■ **Stored items**:

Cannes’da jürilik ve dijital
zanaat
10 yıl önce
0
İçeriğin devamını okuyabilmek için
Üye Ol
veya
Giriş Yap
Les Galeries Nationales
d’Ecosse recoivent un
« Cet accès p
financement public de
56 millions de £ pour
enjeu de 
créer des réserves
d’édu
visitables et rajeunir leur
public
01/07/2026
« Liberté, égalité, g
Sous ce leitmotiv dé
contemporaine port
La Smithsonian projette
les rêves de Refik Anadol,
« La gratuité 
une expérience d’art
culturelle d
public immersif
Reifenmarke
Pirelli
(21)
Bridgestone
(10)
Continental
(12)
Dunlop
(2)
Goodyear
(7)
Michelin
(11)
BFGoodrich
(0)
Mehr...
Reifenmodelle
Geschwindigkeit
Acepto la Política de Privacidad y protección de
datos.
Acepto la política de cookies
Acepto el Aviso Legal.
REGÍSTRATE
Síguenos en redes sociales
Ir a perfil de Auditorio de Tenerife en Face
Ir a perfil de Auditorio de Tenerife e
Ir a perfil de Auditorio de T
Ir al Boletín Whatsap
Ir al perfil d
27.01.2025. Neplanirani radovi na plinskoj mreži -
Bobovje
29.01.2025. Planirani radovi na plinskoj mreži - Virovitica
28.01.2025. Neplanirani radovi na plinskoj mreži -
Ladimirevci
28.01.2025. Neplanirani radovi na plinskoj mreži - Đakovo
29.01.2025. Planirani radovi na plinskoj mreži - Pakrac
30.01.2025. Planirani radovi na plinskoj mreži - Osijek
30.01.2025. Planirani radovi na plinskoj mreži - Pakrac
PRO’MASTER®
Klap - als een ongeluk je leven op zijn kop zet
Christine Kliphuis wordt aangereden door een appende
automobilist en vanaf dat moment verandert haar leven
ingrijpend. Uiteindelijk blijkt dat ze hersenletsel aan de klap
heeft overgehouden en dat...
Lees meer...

■ **PROBLEM**:
Repeat the entries above exactly, leaving nothing out.

■ **OUTPUT BELOW**:
Cannes’da jürilik ve dijital
zanaat
10 yıl önce
0
İçeriğin devamını okuyabilmek için
Üye Ol
veya
Giriş Yap
Les Galeries Nationales
d’Ecosse recoivent un
« Cet accès p
financement public de
56 millions de £ pour
enjeu de 
créer des réserves
d’édu
visitables et rajeunir leur
public
01/07/2026
« Liberté, égalité, g
Sous ce leitmotiv dé
contemporaine port
La Smithsonian projette
les rêves de Refik Anadol,
« La gratuité 
une expérience d’art
culturelle d
public immersif
Reifenmarke
Pirelli
(21)
Bridgestone
(10)
Continental
(12)
Dunlop
(2)
Goodyear
(7)
Michelin
(11)
BFGoodrich
(0)
Mehr...
Reifenmodelle
Geschwindigkeit
Acepto la Política de Privacidad y protección de
datos.
Acepto la política de cookies
Acepto el Aviso Legal.
REGÍSTRATE
Síguenos en redes sociales
Ir a perfil de Auditorio de Tenerife en Face
Ir a perfil de Auditorio de Tenerife e
Ir a perfil de Auditorio de T
Ir al Boletín Whatsap
Ir al perfil d
27.01.2025. Neplanirani radovi na plinskoj mreži -
Bobovje
29.01.2025. Planirani radovi na plinskoj mreži - Virovitica
28.01.2025. Neplanirani radovi na plinskoj mreži -
Ladimirevci
28.01.2025. Neplanirani radovi na plinskoj mreži - Đakovo
29.01.2025. Planirani radovi na plinskoj mreži - Pakrac
30.01.2025. Planirani radovi na plinskoj mreži - Osijek
30.01.2025. Planirani radovi na plinskoj mreži - Pakrac
PRO’MASTER®
Klap - als een ongeluk je leven op zijn kop zet
Christine Kliphuis wordt aangereden door een appende
automobilist en vanaf dat moment verandert haar leven
ingrijpend. Uiteindelijk blijkt dat ze hersenletsel aan de klap
heeft overgehouden en dat...
Lees meer...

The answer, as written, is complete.